# [What you have to do]
Look through the lines below, find those with the word "main", and copy them.

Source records
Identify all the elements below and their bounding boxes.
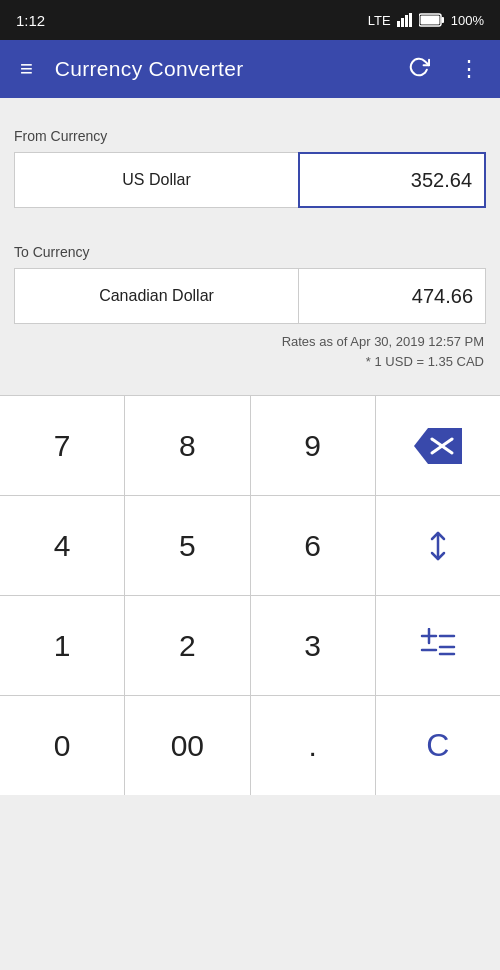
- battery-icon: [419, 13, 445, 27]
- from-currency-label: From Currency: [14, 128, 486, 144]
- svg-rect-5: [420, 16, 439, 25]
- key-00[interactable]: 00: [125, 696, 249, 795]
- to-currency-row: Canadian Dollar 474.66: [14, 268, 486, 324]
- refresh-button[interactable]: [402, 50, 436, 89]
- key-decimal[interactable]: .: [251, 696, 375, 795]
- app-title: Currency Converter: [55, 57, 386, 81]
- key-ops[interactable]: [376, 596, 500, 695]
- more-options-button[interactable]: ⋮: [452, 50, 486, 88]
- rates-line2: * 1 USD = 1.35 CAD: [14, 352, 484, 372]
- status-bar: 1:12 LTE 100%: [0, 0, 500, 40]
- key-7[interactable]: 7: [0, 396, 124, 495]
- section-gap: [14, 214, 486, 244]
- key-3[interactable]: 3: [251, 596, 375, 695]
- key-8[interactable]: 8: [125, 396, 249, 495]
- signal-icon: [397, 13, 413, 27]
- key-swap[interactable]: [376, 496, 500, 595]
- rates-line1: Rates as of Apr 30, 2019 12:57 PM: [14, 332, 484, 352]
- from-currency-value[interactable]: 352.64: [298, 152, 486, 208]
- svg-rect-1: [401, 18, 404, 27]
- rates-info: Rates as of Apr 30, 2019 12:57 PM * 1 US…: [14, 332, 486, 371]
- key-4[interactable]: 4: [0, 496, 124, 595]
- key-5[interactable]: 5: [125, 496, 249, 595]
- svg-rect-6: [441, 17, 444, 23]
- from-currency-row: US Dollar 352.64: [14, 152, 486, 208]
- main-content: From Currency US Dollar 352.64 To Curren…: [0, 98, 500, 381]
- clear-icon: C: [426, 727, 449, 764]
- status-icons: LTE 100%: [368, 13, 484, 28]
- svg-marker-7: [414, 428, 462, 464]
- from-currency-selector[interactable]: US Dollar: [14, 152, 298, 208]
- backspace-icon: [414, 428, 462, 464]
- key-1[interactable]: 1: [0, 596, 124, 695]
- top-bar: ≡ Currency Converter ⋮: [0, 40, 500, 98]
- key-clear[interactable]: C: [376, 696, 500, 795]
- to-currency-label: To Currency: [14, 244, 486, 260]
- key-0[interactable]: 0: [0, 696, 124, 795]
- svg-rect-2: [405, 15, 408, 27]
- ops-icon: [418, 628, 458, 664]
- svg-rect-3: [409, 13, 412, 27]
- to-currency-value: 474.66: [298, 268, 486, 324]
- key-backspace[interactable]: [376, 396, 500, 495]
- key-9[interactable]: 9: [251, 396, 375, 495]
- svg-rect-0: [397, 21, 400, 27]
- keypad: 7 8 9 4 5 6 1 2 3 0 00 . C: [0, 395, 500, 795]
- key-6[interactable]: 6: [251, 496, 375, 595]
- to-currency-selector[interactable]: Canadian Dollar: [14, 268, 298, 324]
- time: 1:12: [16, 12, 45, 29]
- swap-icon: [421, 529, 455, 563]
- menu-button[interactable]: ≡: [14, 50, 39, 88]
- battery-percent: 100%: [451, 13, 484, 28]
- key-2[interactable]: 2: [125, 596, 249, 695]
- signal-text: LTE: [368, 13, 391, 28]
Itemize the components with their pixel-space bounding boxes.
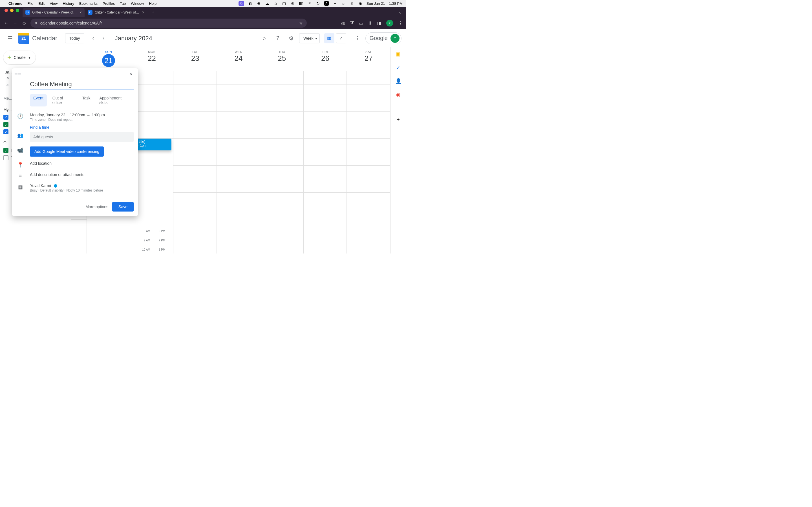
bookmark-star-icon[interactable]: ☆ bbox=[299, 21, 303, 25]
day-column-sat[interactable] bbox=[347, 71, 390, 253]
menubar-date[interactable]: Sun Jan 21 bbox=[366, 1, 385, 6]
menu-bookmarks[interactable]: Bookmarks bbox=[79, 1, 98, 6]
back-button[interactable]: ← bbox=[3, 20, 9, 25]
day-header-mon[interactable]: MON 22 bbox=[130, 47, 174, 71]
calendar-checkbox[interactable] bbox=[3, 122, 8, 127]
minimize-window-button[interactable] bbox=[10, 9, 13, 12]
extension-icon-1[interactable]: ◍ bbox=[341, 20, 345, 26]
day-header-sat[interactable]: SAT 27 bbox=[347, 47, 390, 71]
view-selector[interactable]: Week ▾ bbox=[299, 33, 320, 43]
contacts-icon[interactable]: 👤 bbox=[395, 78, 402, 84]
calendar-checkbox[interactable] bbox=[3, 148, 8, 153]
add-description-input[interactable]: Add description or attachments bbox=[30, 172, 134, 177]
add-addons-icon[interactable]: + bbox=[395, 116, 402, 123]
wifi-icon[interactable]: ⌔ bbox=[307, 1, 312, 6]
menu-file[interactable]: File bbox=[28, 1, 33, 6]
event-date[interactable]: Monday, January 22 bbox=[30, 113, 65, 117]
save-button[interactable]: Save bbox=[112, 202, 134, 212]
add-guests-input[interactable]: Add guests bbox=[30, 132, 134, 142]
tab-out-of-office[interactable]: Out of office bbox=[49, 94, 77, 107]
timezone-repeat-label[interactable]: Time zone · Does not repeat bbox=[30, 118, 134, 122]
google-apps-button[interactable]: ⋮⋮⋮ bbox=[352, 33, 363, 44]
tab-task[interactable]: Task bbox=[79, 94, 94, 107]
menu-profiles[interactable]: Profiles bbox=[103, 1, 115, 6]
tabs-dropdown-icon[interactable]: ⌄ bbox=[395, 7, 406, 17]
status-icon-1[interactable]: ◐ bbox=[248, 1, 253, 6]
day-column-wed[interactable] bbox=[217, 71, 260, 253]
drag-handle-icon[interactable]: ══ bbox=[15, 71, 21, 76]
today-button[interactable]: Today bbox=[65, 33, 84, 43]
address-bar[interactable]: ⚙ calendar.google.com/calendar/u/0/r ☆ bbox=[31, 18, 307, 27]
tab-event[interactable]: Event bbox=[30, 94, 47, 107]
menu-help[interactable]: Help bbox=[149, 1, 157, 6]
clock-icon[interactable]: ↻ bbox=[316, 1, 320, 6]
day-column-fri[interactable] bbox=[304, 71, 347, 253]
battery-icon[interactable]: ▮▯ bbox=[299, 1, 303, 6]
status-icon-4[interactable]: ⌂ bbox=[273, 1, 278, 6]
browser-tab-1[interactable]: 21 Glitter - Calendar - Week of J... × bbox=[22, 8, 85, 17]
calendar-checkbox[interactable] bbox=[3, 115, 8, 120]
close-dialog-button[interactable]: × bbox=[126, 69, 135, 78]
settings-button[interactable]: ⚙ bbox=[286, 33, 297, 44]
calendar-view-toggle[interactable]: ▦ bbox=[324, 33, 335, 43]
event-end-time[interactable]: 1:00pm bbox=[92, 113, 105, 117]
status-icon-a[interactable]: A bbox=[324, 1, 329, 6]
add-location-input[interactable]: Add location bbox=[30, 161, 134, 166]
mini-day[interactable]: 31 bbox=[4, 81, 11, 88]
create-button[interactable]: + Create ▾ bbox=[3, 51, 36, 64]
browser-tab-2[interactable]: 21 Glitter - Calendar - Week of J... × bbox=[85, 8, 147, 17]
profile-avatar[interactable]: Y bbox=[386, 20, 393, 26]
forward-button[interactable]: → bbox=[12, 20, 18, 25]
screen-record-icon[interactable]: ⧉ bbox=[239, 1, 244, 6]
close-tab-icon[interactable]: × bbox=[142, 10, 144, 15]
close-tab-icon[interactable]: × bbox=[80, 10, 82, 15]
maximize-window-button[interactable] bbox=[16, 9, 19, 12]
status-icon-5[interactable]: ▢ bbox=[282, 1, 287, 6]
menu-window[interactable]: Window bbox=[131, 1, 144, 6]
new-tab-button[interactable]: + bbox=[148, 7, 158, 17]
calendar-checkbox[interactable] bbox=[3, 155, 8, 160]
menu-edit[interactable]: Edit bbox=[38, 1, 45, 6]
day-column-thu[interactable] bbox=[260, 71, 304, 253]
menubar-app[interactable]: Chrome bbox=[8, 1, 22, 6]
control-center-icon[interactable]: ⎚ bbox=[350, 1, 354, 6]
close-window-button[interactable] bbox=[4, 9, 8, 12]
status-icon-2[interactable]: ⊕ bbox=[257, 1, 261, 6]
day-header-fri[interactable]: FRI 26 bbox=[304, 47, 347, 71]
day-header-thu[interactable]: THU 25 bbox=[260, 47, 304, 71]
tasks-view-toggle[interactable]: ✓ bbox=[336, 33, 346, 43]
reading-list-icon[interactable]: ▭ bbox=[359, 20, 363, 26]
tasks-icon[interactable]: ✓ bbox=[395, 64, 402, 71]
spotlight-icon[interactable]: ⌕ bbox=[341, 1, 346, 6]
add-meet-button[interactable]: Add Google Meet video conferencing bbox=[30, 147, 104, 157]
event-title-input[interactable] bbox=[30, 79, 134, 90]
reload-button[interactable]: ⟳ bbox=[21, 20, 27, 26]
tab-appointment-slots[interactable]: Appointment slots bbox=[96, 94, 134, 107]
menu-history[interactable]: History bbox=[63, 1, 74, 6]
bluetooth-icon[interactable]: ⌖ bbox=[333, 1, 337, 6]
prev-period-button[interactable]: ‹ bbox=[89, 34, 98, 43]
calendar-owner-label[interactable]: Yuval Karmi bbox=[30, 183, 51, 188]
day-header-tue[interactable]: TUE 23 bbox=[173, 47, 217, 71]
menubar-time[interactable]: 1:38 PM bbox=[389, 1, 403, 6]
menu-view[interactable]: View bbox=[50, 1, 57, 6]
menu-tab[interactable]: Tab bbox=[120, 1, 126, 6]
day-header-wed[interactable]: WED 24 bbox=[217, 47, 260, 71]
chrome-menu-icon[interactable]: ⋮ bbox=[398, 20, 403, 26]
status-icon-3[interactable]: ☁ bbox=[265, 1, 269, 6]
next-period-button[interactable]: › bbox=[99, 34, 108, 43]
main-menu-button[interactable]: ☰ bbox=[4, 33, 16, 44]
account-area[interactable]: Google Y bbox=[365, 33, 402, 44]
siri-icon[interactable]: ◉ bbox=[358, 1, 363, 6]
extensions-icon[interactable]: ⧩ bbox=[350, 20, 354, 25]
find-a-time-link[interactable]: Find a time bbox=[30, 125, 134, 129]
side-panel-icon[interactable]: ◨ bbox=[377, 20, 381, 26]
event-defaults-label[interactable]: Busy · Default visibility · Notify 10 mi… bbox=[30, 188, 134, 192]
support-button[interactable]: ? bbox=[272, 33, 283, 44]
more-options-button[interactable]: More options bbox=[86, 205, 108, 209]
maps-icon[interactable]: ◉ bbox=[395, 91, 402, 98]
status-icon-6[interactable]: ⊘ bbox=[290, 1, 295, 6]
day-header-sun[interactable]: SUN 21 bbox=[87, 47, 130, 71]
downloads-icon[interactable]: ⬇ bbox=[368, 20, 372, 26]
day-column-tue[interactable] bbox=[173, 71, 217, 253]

# [Answer for the task]
- main-content: From Currency US Dollar 352.64 To Curren…: [0, 98, 500, 381]
main-menu-button[interactable]: ☰ bbox=[4, 33, 16, 44]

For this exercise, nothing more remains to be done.